Christenen zijn voor het leven
Het christendom heeft geen goede pers. Wij zijn niet alleen een krimpende, maar verdeelde minderheid. Erger is dat we worden gezien als een negatieve kracht in de maatschappij. Dat is gedeeltelijk terecht, want wij stralen vaak uit dat we strenge regels hebben en dat wij niet van buitenstaanders houden. Wij worden er terecht van beschuldigd dat wij tegen veel dingen zijn, en geobsedeerd door seksualiteit. Zijn christenen ook ergens voor?
Wij komen in het nieuws om onze regels en ons overtreden ervan. De kerk heeft strenge regels voor huwelijk en seksualiteit, maar komt in het nieuws wanneer die regels worden overtreden. Als huwelijken tussen christenen gelukkiger zijn en langer standhouden dan andere huwelijken, is dat een goed verborgen geheim.
Een ander voorbeeld van onze slechte pers is de zondagsheiliging: voor velen een kwestie van wat er niet mag, in plaats van een blijde zaak omdat wij een hele dag hebben om met God en elkaar door te brengen. Alsof geloven een boek vol regels was, in plaats van een relatie met de levende God.

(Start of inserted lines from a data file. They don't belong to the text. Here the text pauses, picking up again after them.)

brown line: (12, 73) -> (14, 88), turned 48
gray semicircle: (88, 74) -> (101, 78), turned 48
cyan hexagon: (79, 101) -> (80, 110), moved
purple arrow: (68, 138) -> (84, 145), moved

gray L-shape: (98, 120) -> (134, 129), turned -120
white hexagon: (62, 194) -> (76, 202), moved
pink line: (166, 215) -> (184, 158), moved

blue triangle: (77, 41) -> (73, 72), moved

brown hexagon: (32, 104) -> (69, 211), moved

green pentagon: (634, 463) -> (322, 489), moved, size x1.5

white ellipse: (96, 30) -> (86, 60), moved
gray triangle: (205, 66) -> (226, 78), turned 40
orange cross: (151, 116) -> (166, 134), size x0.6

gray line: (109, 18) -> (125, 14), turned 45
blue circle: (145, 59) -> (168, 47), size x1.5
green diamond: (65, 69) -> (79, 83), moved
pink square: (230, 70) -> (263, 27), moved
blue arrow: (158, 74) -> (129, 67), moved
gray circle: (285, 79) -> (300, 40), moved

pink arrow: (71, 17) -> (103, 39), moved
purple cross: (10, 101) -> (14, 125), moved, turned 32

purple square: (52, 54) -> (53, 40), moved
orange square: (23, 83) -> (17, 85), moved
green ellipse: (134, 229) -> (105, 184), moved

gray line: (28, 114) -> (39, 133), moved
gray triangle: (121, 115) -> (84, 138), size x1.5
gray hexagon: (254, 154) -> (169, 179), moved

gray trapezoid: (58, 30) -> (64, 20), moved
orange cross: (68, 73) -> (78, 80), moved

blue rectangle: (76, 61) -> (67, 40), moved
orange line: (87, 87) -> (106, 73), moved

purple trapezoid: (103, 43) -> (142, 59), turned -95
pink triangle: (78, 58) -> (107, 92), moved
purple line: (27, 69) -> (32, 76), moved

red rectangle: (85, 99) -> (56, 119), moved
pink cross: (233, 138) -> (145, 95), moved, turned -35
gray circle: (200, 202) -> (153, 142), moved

In de Bijbel ligt de nadruk anders. Het dienen van God is een geheel positieve zaak. Het boek Genesis vertelt ons dat de Heere God een prachtige wereld en prachtige mensen schiep. Deze wereld ligt voor de mensen open om ervan te genieten en God ervoor te danken. God kiest na verloop van tijd een bepaald volk uit als modelvolk, Israël, en ook dat is positief. Hij zegent Zijn volk door hun vrijheid van slavernij te geven en Zijn zegen te beloven. Zij mogen wonen in een geweldig land dat „overvloeit van melk en honing”, een uitdrukking die meer dan tienmaal voorkomt en op „een goed leven” wijst.

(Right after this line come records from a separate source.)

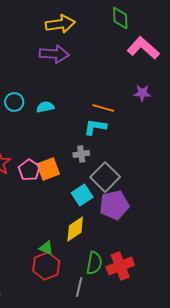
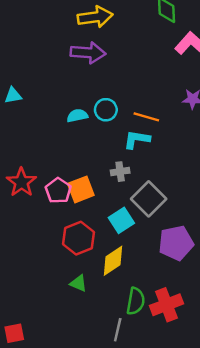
cyan circle: (14, 102) -> (106, 110), moved
purple pentagon: (114, 205) -> (176, 243), moved
red hexagon: (46, 266) -> (78, 238), moved

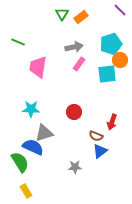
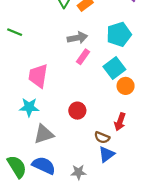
orange circle: (120, 60) -> (126, 86), moved
pink trapezoid: (38, 67) -> (38, 76), moved
cyan square: (107, 74) -> (114, 68), turned -30
blue semicircle: (33, 147) -> (44, 165), moved

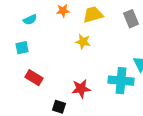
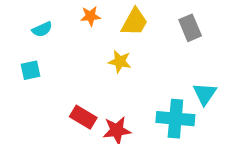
yellow trapezoid: (93, 15) -> (134, 22), turned 135
red rectangle: (34, 78) -> (83, 117), moved

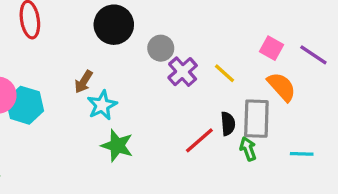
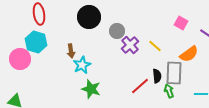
pink square: (271, 48) -> (181, 23), moved
brown arrow: (84, 82) -> (71, 51), turned -40
orange semicircle: (282, 87) -> (189, 54), turned 96
cyan hexagon: (25, 105) -> (36, 42), moved

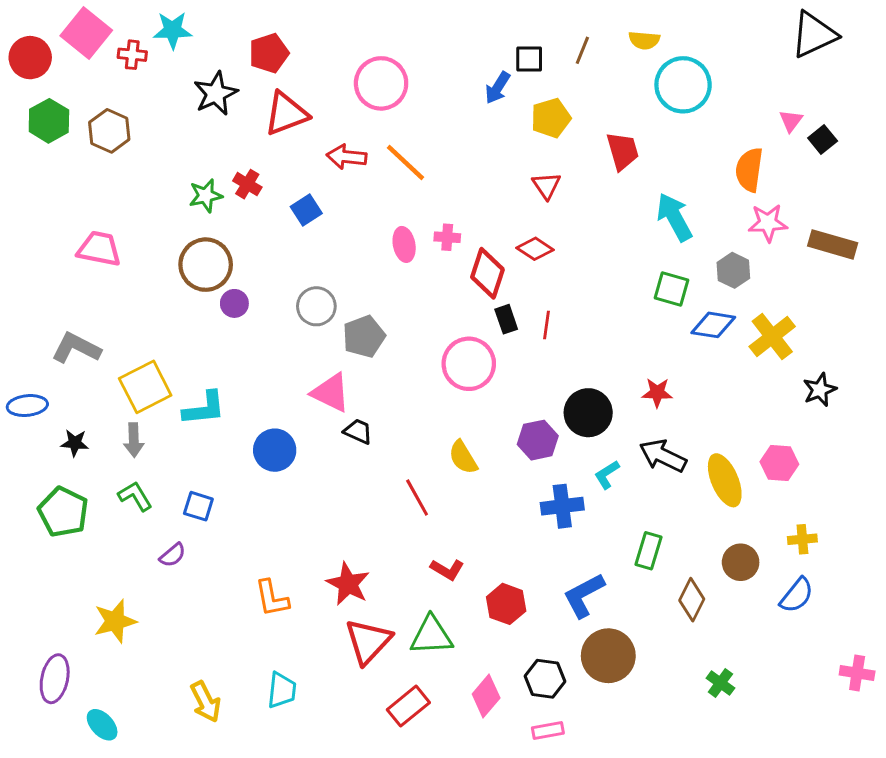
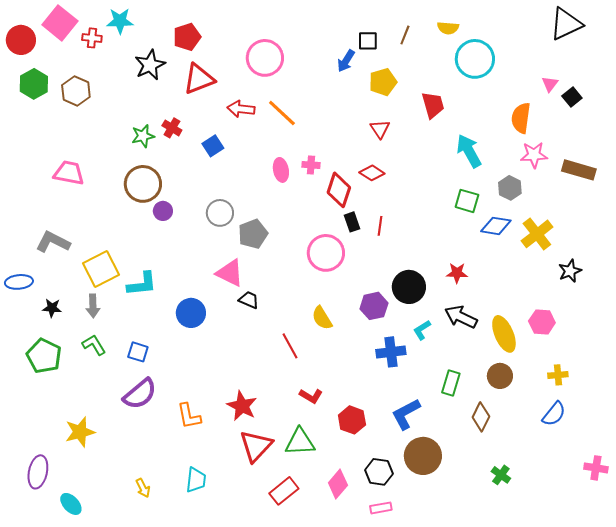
purple semicircle: (173, 555) -> (140, 394), moved, size x1.8
brown circle: (741, 562) -> (500, 376), moved
yellow arrow: (206, 702) -> (143, 488), size x0.7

Pas nadat God Israël zo heeft gezegend, wijst Hij er ook nog op dat Hij een goede levensstijl van Zijn volk verwacht, maar daarop ligt niet de nadruk. Als u de Psalmen 19 en 119 leest, ziet u hoe Israël de wetten van God begreep: niet als een juk of als inperking van hun vrijheid, niet als een stok om de naaste mee te slaan, maar als een leven-gevende richtlijn waarvan men blij wordt. Neem als tamelijk willekeurig voorbeeld Psalm 119:45-47: „Ik zal wandelen op ruime baan, omdat ik Uw bevelen gezocht heb. Ook zal ik voor koningen spreken over Uw getuigenissen en mij niet schamen. Ik verblijd mij in Uw geboden, die ik liefheb.”

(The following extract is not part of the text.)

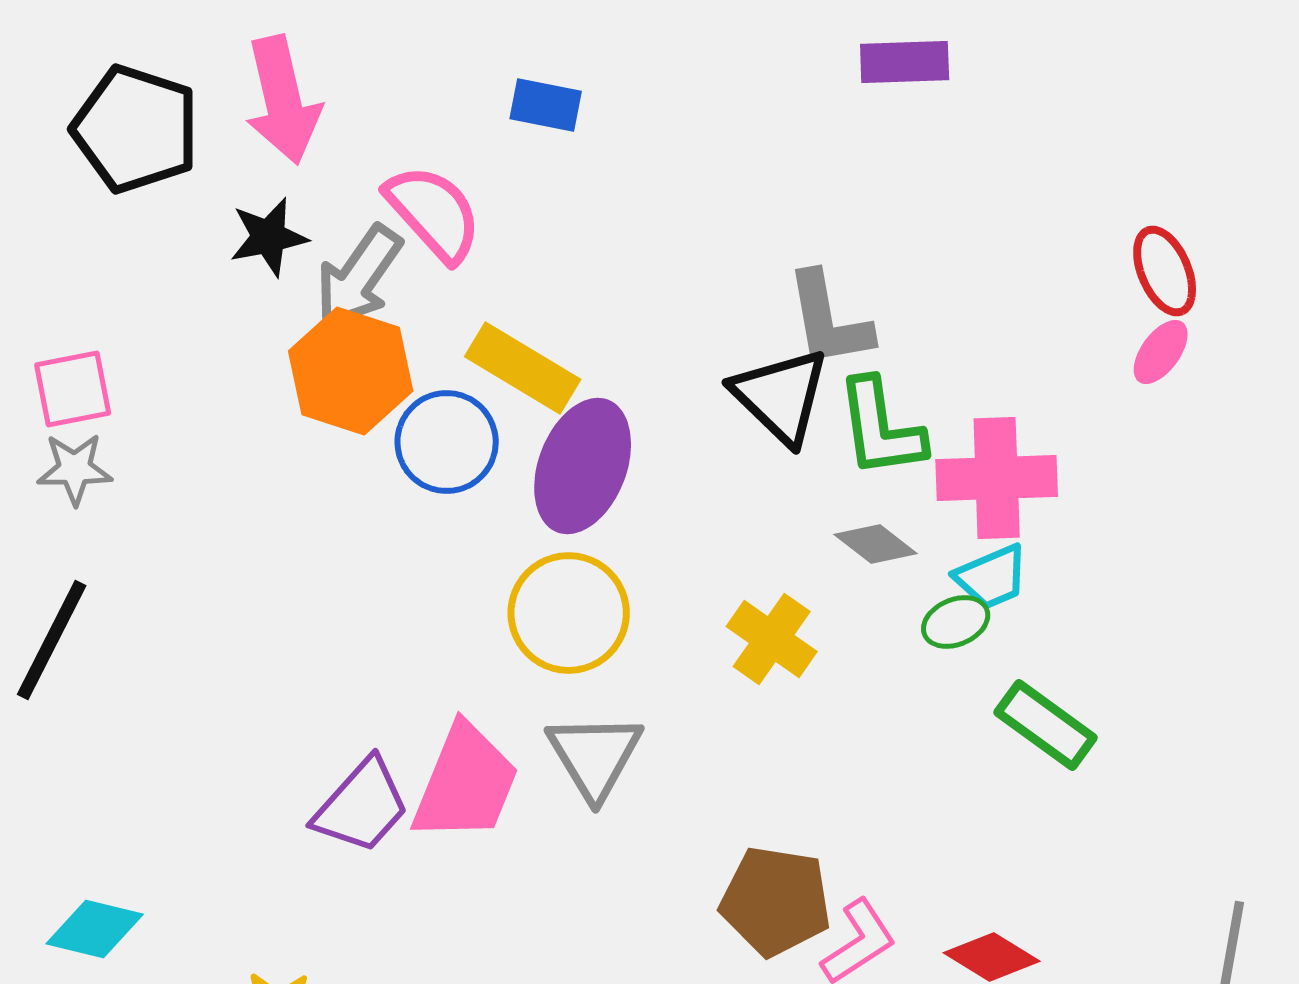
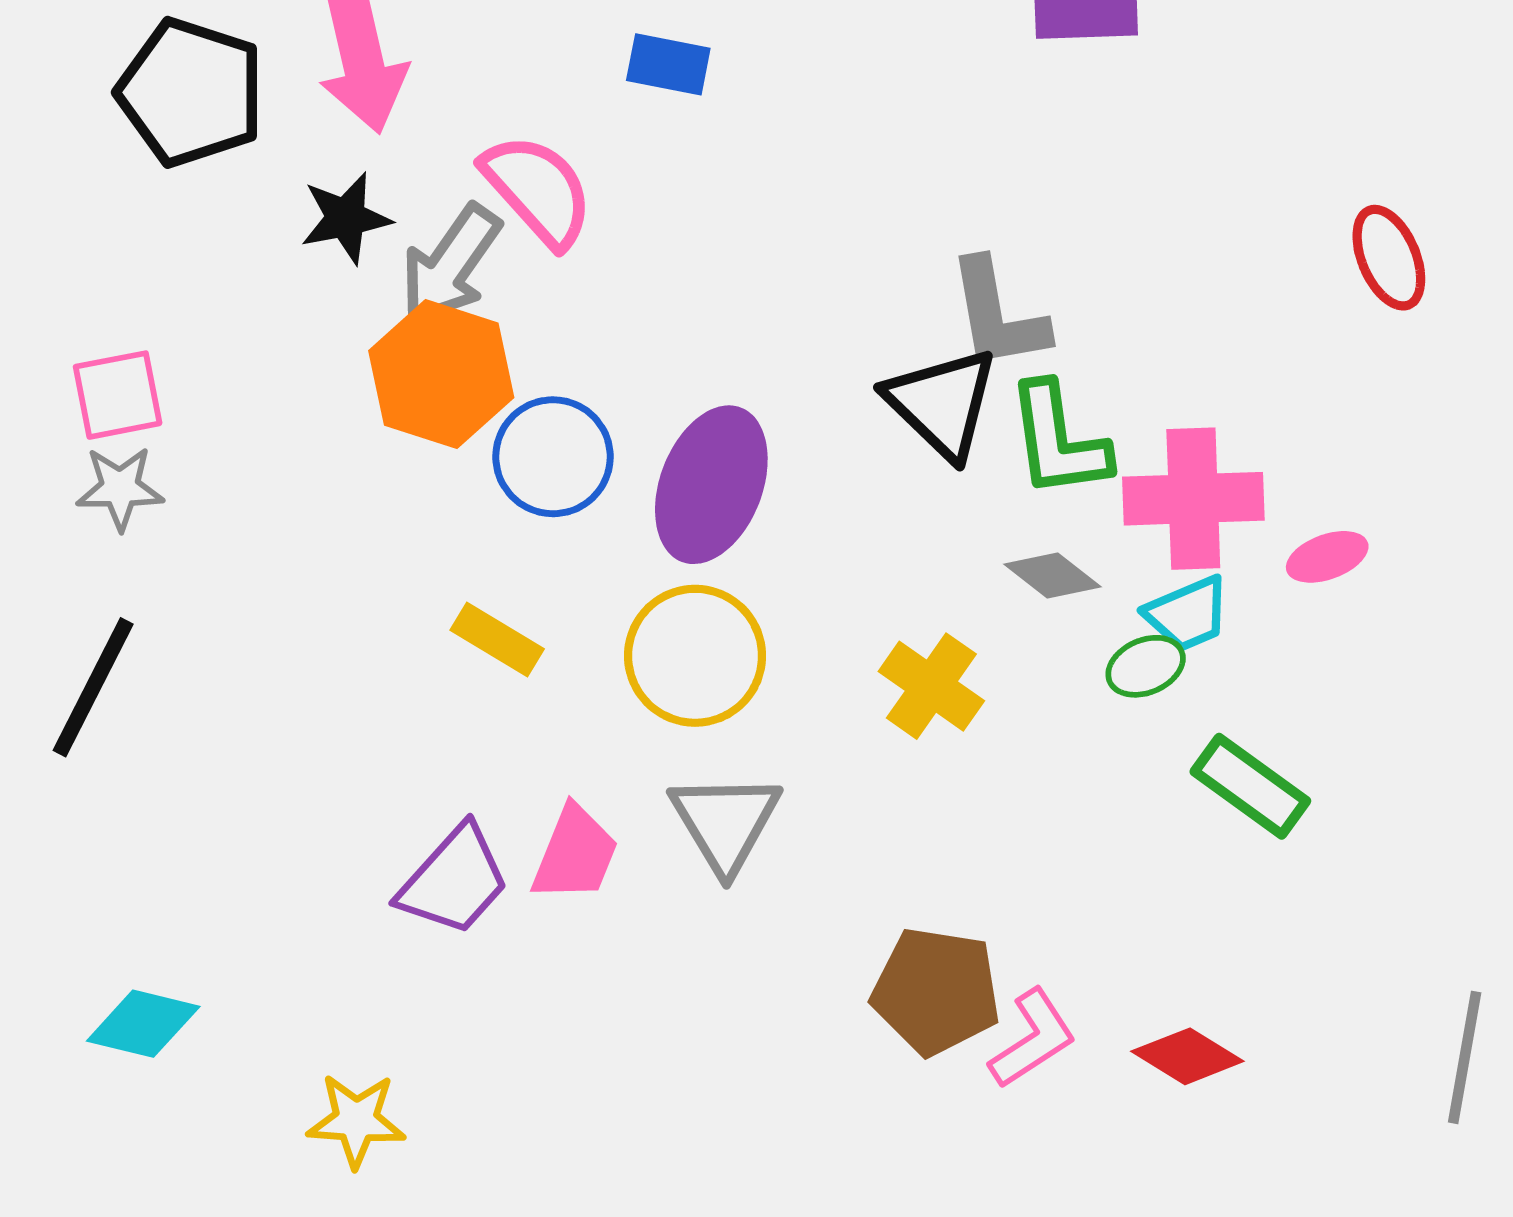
pink ellipse: (1161, 352) -> (1327, 557), moved, turned 34
yellow rectangle: (523, 368) -> (497, 640), moved, size x0.7
pink trapezoid: (466, 783) -> (575, 854), size x0.7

Het Nieuwe Testament is niet anders. Bij Zijn komst op aarde belooft de Heere Jezus genezing en bevrijding, en reeds Maria en Zacharias zingen daarover (Lukas 1). Bij Zijn eerste optreden omschrijft Jezus Zijn missie als volgt: „Hij heeft Mij gezonden om aan armen het Evangelie te verkondigen, om te genezen wie gebroken van hart zijn, om aan gevangenen vrijlating te prediken en aan blinden het gezichtsvermogen, om verslagenen weg te zenden in vrijheid, om het jaar van het welbehagen van de Heere te prediken.”
Hoort u dat dit een heerlijke, bevrijdende boodschap is? De Heere heeft het niet over nieuwe leefregels, over inperking van vrijheden of over elkaar de maat nemen. Ja, ik weet wel dat Mozes en de Heere en Paulus ons ook leefregels hebben meegeven. Die zijn nodig gezien mijn zondige neigingen en gezien de gevallen staat van de wereld. Maar daarop ligt nooit de nadruk, en zij werden pas gegeven ná de genade. De Heere Jezus zegt: „Ik ben gekomen, opdat zij leven hebben en overvloed hebben” (Johannes 10:10) en Hij verzekert ons dat wij dankzij Hem nu reeds zijn overgegaan van de dood in het leven (Johannes 5:24; vgl. 1 Johannes 3:14).
Dus zoals de Heere Jezus vóór het leven is en ons een overvloedig leven op aarde geeft, zo mogen ook wij vóór het leven zijn. Wij mogen de vreugde die wij van Hem ontvangen ook uitstralen naar anderen. Dat zal ons als christenen aantrekkelijk maken voor buitenstaanders.
In mijn 34e en laatste bijdrage aan deze rubriek is daarom mijn vraag: Welke indruk geven wij als volgelingen van Jezus aan de buitenwereld en aan onze kinderen? Stellen wij Gods liefde, genade en goede gaven op de voorgrond of de leefregels die het goed gebruik ervan bewaken?
De auteur is nieuwtestamenticus. In deze rubriek worden antwoorden gegeven op vragen over het christelijk geloof.